An NLTK Lemmatizer UDF in Hive
July 16, 2015
One of my coworkers was recently working on a project that requried lemmatizing a large number of documents using NLTK in Python. His solution (running locally on his laptop) was taking 20 hours to run, and being obsessed with Hive at the time, naturally I wanted to see if I could save him some time by implementing it as a custom UDF. In the end was a pretty painful process, but I learned a lot, and I feel a lot more confident trying this kind of thing in the future. I also learned a neat trick for debugging UDF’s which I’m going to share!
As anyone that’s spent much time developing in the Hadoop ecosystem will know, one of the most frustrating things is debugging code, and in particular the long delays in your feedback loop of your workflow: often the delay between making a change your code, running the job, and your job failing can be on the order of minutes, which makes the usual trial-and-error process of development, dragged out into slow motion. Also the error messages often have nothing to do with the actual error that you’re getting, which makes things even worse, so not only does it take ages to try anything, but you often have to try more things as well to work out what’s going on!
Custom UDFs in Hive
In Hive, UDF’s are normally written in Java and imported as JAR files. Unfortunately I have so far sucessfully resisted learning it (or any C-like languate), but luckily Hive can run any executible as a custom UDF, via the TRANSFORM method, implemented using Hadoop Streaming so I can write my UDF in Python. The syntax for my job is very simple, I think it’s possible to input and output multiple columns, but I didn’t worry about this. The table documents contains one document per line, the the lemmatizer simple reads lines in from stdin and prints them to stdout.

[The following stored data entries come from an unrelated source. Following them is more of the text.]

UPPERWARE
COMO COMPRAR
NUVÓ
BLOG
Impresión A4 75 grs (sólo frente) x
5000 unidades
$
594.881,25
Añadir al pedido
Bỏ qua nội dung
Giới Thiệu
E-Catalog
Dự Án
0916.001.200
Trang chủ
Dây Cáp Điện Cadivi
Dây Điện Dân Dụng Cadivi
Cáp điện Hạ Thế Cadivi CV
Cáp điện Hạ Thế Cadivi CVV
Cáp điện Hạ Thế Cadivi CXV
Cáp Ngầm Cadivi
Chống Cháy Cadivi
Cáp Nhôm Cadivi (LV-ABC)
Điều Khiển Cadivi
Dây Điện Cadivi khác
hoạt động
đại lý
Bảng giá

ADD FILE  ./lemmatizer.py;
SELECT
TRANSFORM (id, text)
USING 'python lemmatizer.py' AS (id, text)
FROM
documents;
And here is the code for my lemmatizer, (I followed these instructions from stackoverflow for using zipimport to import a library from a zipfile):
import sys
try:
    import zipimport
    importer = zipimport.zipimporter('/home/hadoop/nltkandyaml.mod')

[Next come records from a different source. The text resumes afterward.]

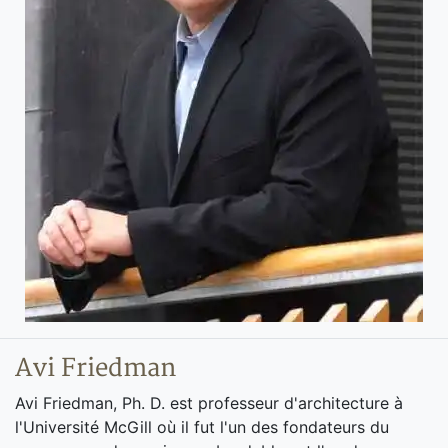
Avi Friedman
Avi Friedman, Ph. D. est professeur d'architecture à
l'Université McGill où il fut l'un des fondateurs du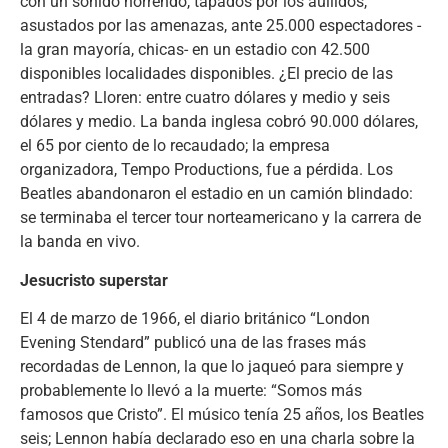
con un sonido horrendo, tapados por los aullidos,
asustados por las amenazas, ante 25.000 espectadores -
la gran mayoría, chicas- en un estadio con 42.500
disponibles localidades disponibles. ¿El precio de las
entradas? Lloren: entre cuatro dólares y medio y seis
dólares y medio. La banda inglesa cobró 90.000 dólares,
el 65 por ciento de lo recaudado; la empresa
organizadora, Tempo Productions, fue a pérdida. Los
Beatles abandonaron el estadio en un camión blindado:
se terminaba el tercer tour norteamericano y la carrera de
la banda en vivo.
Jesucristo superstar
El 4 de marzo de 1966, el diario británico “London
Evening Stendard” publicó una de las frases más
recordadas de Lennon, la que lo jaqueó para siempre y
probablemente lo llevó a la muerte: “Somos más
famosos que Cristo”. El músico tenía 25 años, los Beatles
seis; Lennon había declarado eso en una charla sobre la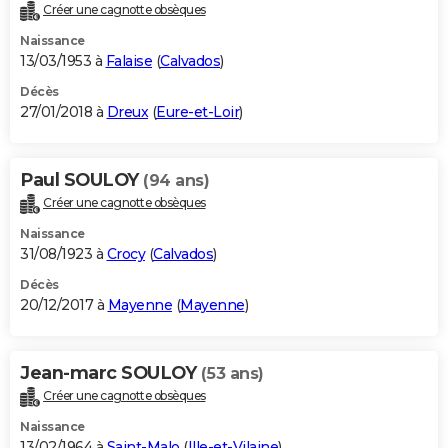
Créer une cagnotte obsèques
Naissance
13/03/1953 à
Falaise
(
Calvados
)
Décès
27/01/2018 à
Dreux
(
Eure-et-Loir
)
Paul SOULOY
(94 ans)
Créer une cagnotte obsèques
Naissance
31/08/1923 à
Crocy
(
Calvados
)
Décès
20/12/2017 à
Mayenne
(
Mayenne
)
Jean-marc SOULOY
(53 ans)
Créer une cagnotte obsèques
Naissance
13/02/1964 à
Saint-Malo
(
Ille-et-Vilaine
)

    nltk = importer.load_module('nltk')
    from nltk.corpus import wordnet
    from nltk.corpus.reader import WordNetCorpusReader
    from nltk.stem import WordNetLemmatizer
    nltk.data.path += ["home/hadoop/lib","."]
    wn = WordNetCorpusReader(nltk.data.find('wordnet-flat.zip'))

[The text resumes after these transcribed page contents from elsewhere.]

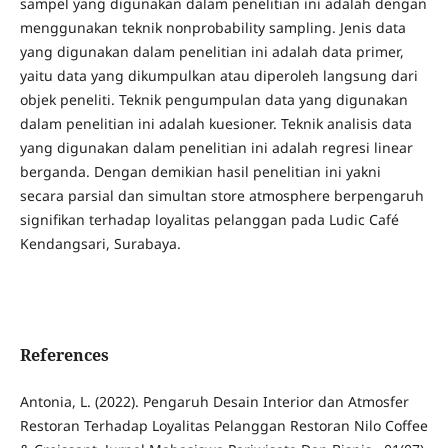
sampel yang digunakan dalam penelitian ini adalah dengan
menggunakan teknik nonprobability sampling. Jenis data
yang digunakan dalam penelitian ini adalah data primer,
yaitu data yang dikumpulkan atau diperoleh langsung dari
objek peneliti. Teknik pengumpulan data yang digunakan
dalam penelitian ini adalah kuesioner. Teknik analisis data
yang digunakan dalam penelitian ini adalah regresi linear
berganda. Dengan demikian hasil penelitian ini yakni
secara parsial dan simultan store atmosphere berpengaruh
signifikan terhadap loyalitas pelanggan pada Ludic Café
Kendangsari, Surabaya.
References
Antonia, L. (2022). Pengaruh Desain Interior dan Atmosfer
Restoran Terhadap Loyalitas Pelanggan Restoran Nilo Coffee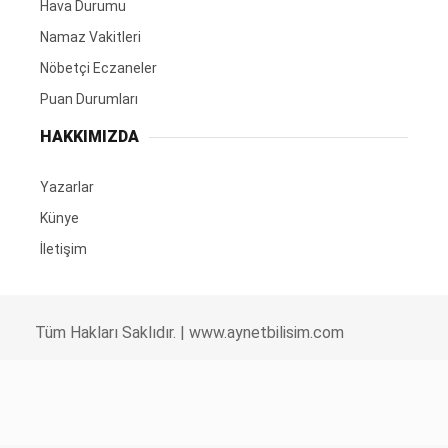
Hava Durumu
Namaz Vakitleri
Nöbetçi Eczaneler
Puan Durumları
HAKKIMIZDA
Yazarlar
Künye
İletişim
Tüm Hakları Saklıdır. |
www.aynetbilisim.com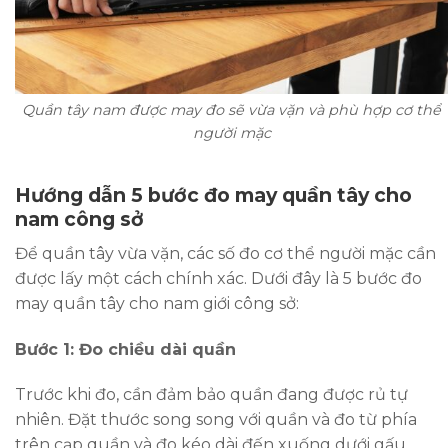
Quần tây nam được may đo sẽ vừa vặn và phù hợp cơ thể
người mặc
Hướng dẫn 5 bước đo may quần tây cho
nam công sở
Để quần tây vừa vặn, các số đo cơ thể người mặc cần
được lấy một cách chính xác. Dưới đây là 5 bước đo
may quần tây cho nam giới công sở:
Bước 1: Đo chiều dài quần
Trước khi đo, cần đảm bảo quần đang được rủ tự
nhiên. Đặt thước song song với quần và đo từ phía
trên cạp quần và đo kéo dài đến xuống dưới gấu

    wnl = WordNetLemmatizer()
    for line in sys.stdin:
        line = line.strip().split('\t')
        lemmatized = ' '.join([wnl.lemmatize(w) for w in line[1].split(' ')])
        print line[0] +'\t' + lemmatized
except:
   #In case of an exception, write the stack trace to stdout so that we
   #can see it in Hive, in the results of the UDF call.
   print sys.exc_info()
Setting up the secondary nodes —————————-
The main challenge in getting it to run was getting the the Python script to find the NLTK Wordnet data files when it ran on the secondary nodes.  Each node on the EMR comes preinstalled with a vanilla Python 2.7 installation, and I can send libraries with the UDF using the zipimport method, but any more involved set-up tasks aren’t supported by the HIVE TRANSORM API (for example the way you can pass multiple -file arguments to hadoop-streaming.jar). Initially I tried to make the script download the files with nltk.download, but couldn’t get this to work, I think due to to it echoing logging lines to stdout, which were getting picked up by Hive.
In the end, I wrote a Bash script to download the files from S3 and then scp them to all of the Secondary nodes, and them unzip them over ssh. A couple notes about the script:
 - the line -o UserKnownHostsFile=/dev/null -o StrictHostKeyChecking=no is a trick I found on Linux Commando to suppress the SSH host key checking prompt
 - the script downloads my SSH key from s3 which isn’t stored anywhere on the Primary node as far as I know … not sure if this is best-practice security-wise?!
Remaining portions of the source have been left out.